Stretching exercises are appropriate for the gastroc, soleus, hamstring, and plantar fascia. (81,91) The plantar fascia may be effectively stretched by sitting in a Figure 4 position, and fully dorsiflexing the great toe for 10 seconds repetitively throughout the day. Routinely stretching the plantar fascia in this fashion is associated with significantly improved outcomes. (81) Plantar fascia mobilization may be performed at home by rolling a golf ball or frozen water bottle beneath the plantar fascia. The use of a Prostretch may assist in stretching and mobilizing the plantar flexors.

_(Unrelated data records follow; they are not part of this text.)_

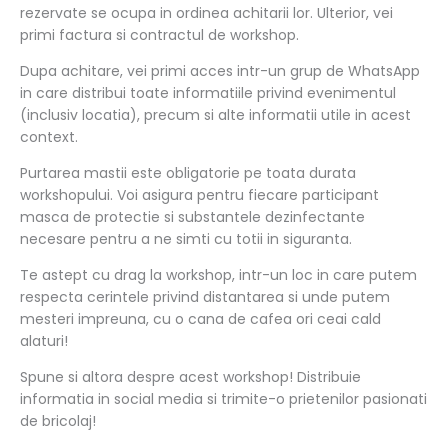
rezervate se ocupa in ordinea achitarii lor. Ulterior, vei
primi factura si contractul de workshop.
Dupa achitare, vei primi acces intr-un grup de WhatsApp
in care distribui toate informatiile privind evenimentul
(inclusiv locatia), precum si alte informatii utile in acest
context.
Purtarea mastii este obligatorie pe toata durata
workshopului. Voi asigura pentru fiecare participant
masca de protectie si substantele dezinfectante
necesare pentru a ne simti cu totii in siguranta.
Te astept cu drag la workshop, intr-un loc in care putem
respecta cerintele privind distantarea si unde putem
mesteri impreuna, cu o cana de cafea ori ceai cald
alaturi!
Spune si altora despre acest workshop! Distribuie
informatia in social media si trimite-o prietenilor pasionati
de bricolaj!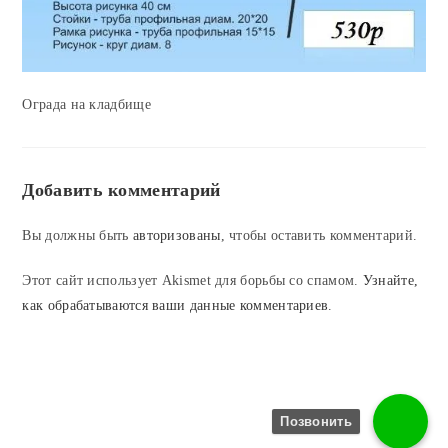
Ограда на кладбище
Добавить комментарий
Вы должны быть
авторизованы
, чтобы оставить комментарий.
Этот сайт использует Akismet для борьбы со спамом.
Узнайте,
как обрабатываются ваши данные комментариев
.
Позвонить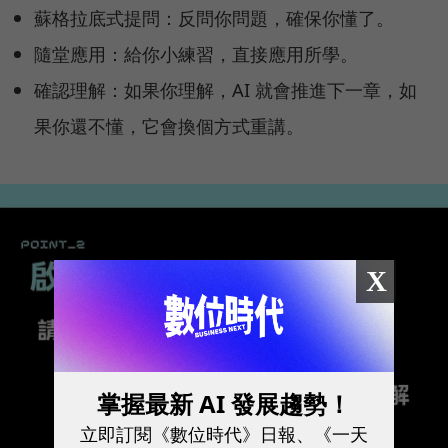
蘇格拉底式提問：反問你問題，確保你懂了。
隨堂應用：給你小練習，直接應用所學。
確認理解：如果你理解，AI 就會推進下一章，如
果你還不懂，它會換個方式重講。
X
掌握最新 AI 發展趨勢！
立即訂閱《數位時代》日報、《一天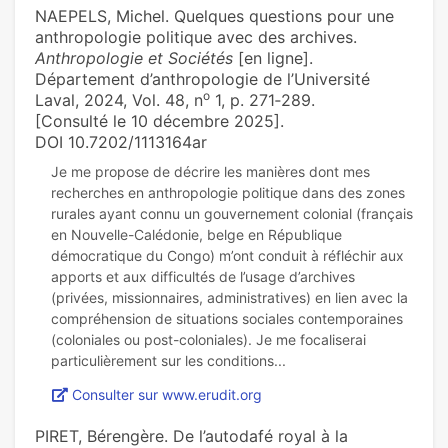
NAEPELS, Michel. Quelques questions pour une
anthropologie politique avec des archives.
Anthropologie et Sociétés
[en ligne].
Département d’anthropologie de l’Université
o
Laval, 2024, Vol. 48, n
1, p. 271‑289.
[Consulté le 10 décembre 2025].
DOI 10.7202/1113164ar
Je me propose de décrire les manières dont mes
recherches en anthropologie politique dans des zones
rurales ayant connu un gouvernement colonial (français
en Nouvelle-Calédonie, belge en République
démocratique du Congo) m’ont conduit à réfléchir aux
apports et aux difficultés de l’usage d’archives
(privées, missionnaires, administratives) en lien avec la
compréhension de situations sociales contemporaines
(coloniales ou post-coloniales). Je me focaliserai
Consulter sur www.erudit.org
PIRET, Bérengère. De l’autodafé royal à la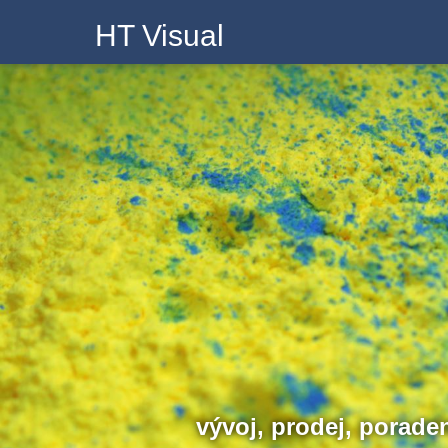
HT Visual
vývoj, prodej, porad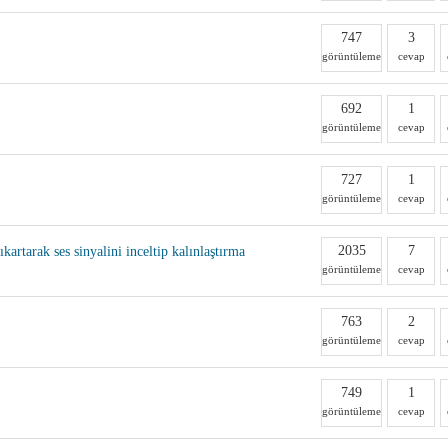
747
3
görüntüleme
cevap
692
1
görüntüleme
cevap
727
1
görüntüleme
cevap
2035
7
kartarak ses sinyalini inceltip kalınlaştırma
görüntüleme
cevap
763
2
görüntüleme
cevap
749
1
görüntüleme
cevap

Strengthening exercises are appropriate for the gastroc, soleus, posterior tibialis, and intrinsic muscles of the foot. (82) Examples include marble and towel gripping exercises. Strengthening exercises for the posterior tibialis should be implemented to help arch support. Strengthening of the flexor digitorum brevis is an important component of treatment and may be accomplished by performing toe flexion with an exercise band. (36) Eccentric heel raises with the great toe positioned in passive dorsiflexion (i.e. great toe propped up with a towel) have shown benefit for plantar fasciitis patients. (98)
Nearly two-thirds of foot and ankle orthopedic specialists prefer stretching and manual therapy over anti-inflammatories or corticoid steroid injections for chronic plantar fasciitis patients. (83) Medical management of recalcitrant plantar fasciitis includes extracorporeal shock-wave therapy (ESWT), cortisone injections, and surgery. ESWT has shown to help some patients. (63,85) ESWT (originally developed as lithotripsy) is thought to break up calcific deposits and stimulate fibro blast activity to encourage healing. Corticoid steroids may provide an anti-inflammatory effect in cases where inflammation is present but carry the risk of spontaneous plantar fascia rupture or damage to the heel pad. (62,87) Surgical management includes fasciotomy.